Rationale for extensive resection
High-Grade Gliomas
One of the earliest and most influential retrospective studies looking at the survival benefits of a gross total microsurgical resection for patients with glioblastomas was performed by Lacroix and colleagues more than a decade ago. In this study, the investigators combined the results of 416 patients with newly diagnosed and recurrent glioblastomas and concluded that a 98% resection was associated with significantly improved survival. This finding has led to the all-or-none mentality that has existed over the last decade. This study, however, was designed to test whether complete or near complete resections had a survival advantage over biopsy and was not designed or powered to discover the threshold value whereby debulking had a survival advantage over biopsy. There were insufficient numbers of subtotal resections to perform this analysis.
Since that time, there was an avalanche of case series attempting to quantify the benefit, if any, of subtotal resection. A recent review identified 28 studies between 1990 and 2007 that compared the outcome of patients with subtotal versus gross total resections. Out of these studies, 16 demonstrated evidence that gross total resection was a significant predictor of overall survival or progression-free survival or both. Twelve studies, however, demonstrated no significant benefit based on extent of resection (EOR). The most quantitative study to date used compiled case series and Kaplan-Meier survival curve analyses, which suggested that a cutoff of 78% tumor resection provides a survival advantage. However, all of these studies were nonrandomized and suffer from the same statistical confounder of selection bias. Despite some studies attempting to control for various tumor characteristics and baseline Karnofsky Performance Status (KPS), the fact remains that larger, more invasive, and difficult tumors in older patients with poor preoperative KPS scores are more likely to be subtotally resected, whereas younger patients with smaller tumors are more likely to get gross total resections.
Low-Grade Gliomas
The evidence for extensive resection in low-grade gliomas (LGGs) is more persuasive than that for high-grade gliomas. LGGs differ significantly from their higher-grade counterparts in many important respects. A meta-analysis identified 10 studies investigating the benefit of resection in LGGs. Seven of the 10 studies found EOR to be a statistically significant predictor of survival. The survival benefit from gross total resection was approximately 30 months more than subtotal resection, with the average life expectancy increased from 61.1 to 90.5 months. In regard to LGGs, although the question of when to observe versus intervene is still controversial, there exists consensus that once the tumor begins to show progression, the extent of resection does correlate with survival and all efforts should be made to obtain extensive resection. Besides the potential impact on survival, other compelling reasons exist for surgical resection, including the treatment of mass effect; potentially increasing the efficacy of adjuvant therapy; and, perhaps most importantly, increasing diagnostic accuracy.
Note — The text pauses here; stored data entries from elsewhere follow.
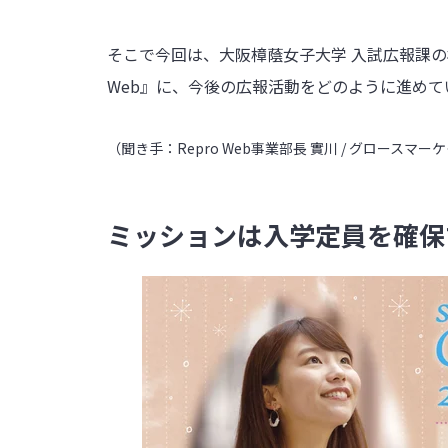
そこで今回は、大阪樟蔭女子大学 入試広報課の
Web』に、今後の広報活動をどのように進め
（聞き手：Repro Web事業部長 實川 / グロースマー
ミッションは入学定員を確保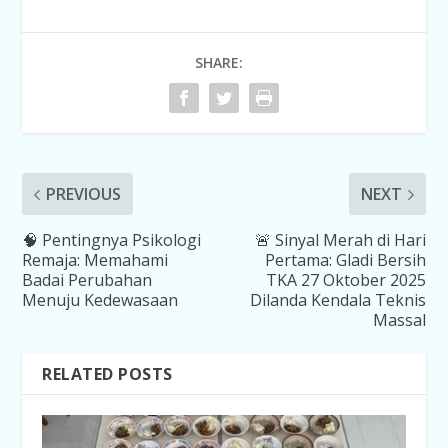
SHARE:
PREVIOUS
NEXT
🧠 Pentingnya Psikologi
🚨 Sinyal Merah di Hari
Remaja: Memahami
Pertama: Gladi Bersih
Badai Perubahan
TKA 27 Oktober 2025
Menuju Kedewasaan
Dilanda Kendala Teknis
Massal
RELATED POSTS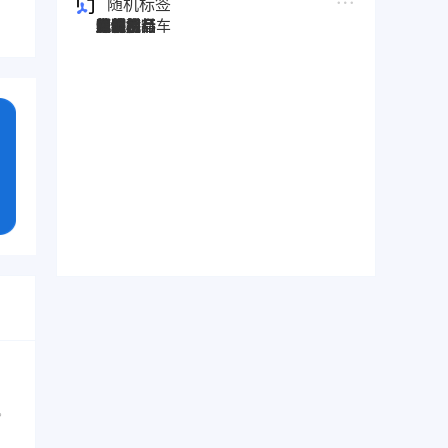
随机标签
图灵搜
电子秤
劳保手套
压缩机
宠物用品
纸袋
塑料袋
箱包
圣诞树
电子烟
集装箱
沙发
户外用品
美容用品
红酒
电动自行车
服装
母婴用品
石材
壁纸
建筑材料
。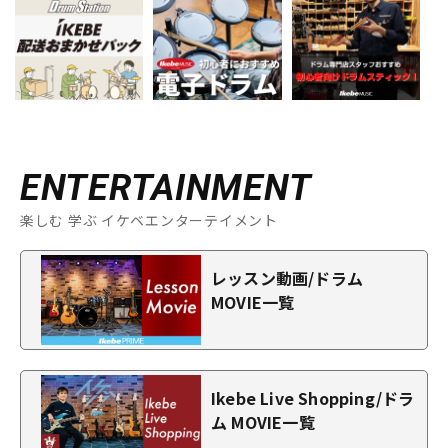
ENTERTAINMENT
楽しむ 学ぶ イケベエンターテイメント
レッスン動画/ドラム
MOVIE一覧
Ikebe Live Shopping/ドラ
ム MOVIE一覧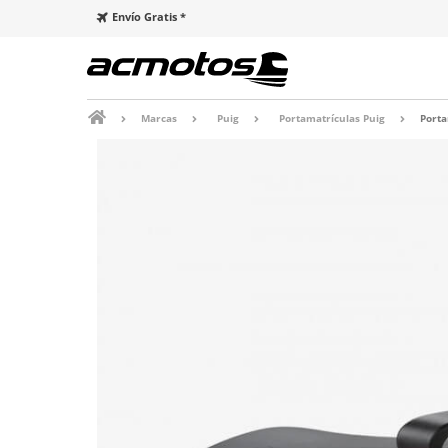
Envío Gratis *
Marcas
Puig
Portamatrículas Puig
Porta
Effect of Resection on Adjuvant Therapy
There is some indication in the literature that patients with extensive resection respond better to adjuvant therapy. There have been 2 prospective, randomized, phase 3 studies that have shown the efficacy of chemotherapy in patients with glioblastomas: one using carmustine (BCNU) wafers (Gliadel) and one using temozolamide in glioblastomas. In the case of BCNU wafers, the treatment was only significantly better than control in those patients who had a greater than 90% tumor resection. The increase in life expectancy was modest (14.8 vs 12. 6 months; P = .01) but significant. A similar trend was seen in the trial investigating the effectiveness of concurrent radiation and temozolomide following surgical resection. Although this trial was not designed to examine the extent of resection and postoperative imaging was not mandated, patients were stratified into gross total resection (39%), partial resection (44%), and biopsy (16%). The survival advantage of radiation with concurrent temozolamide was greater in the gross total resection group (+4.1 months) than the partial resection group (+1.8 months) and was nonsignificant in the biopsy-only group (+1.5 months).
Diagnostic Accuracy
Finally, and perhaps most importantly, there is indisputable evidence that resection provides significantly superior diagnostic accuracy over stereotactic biopsy alone. Accurate diagnosis can be evasive when the histologic characteristics are heterogeneous. The grade of a glioma is defined by its most aggressive area, yet the tumor may still contain areas with less malignant features, which, if biopsied, may result in significant sampling and diagnostic error. Stereotactic biopsy series report a diagnostic yield of around 90%; however, a diagnosis made from such a biopsy cannot be confirmed unless the biopsy is followed by an extensive resection. In a series of 64 patients who had undergone stereotactic biopsy followed by a more extensive resection, Sawaya found that the final diagnosis from resection was significantly different, leading to a change in therapy in 34 patients (53%). Further, as our ability to characterize gliomas on a genetic and molecular level increases, having more stored tumor may be vital to perform subsequent analyses and further personalized therapy.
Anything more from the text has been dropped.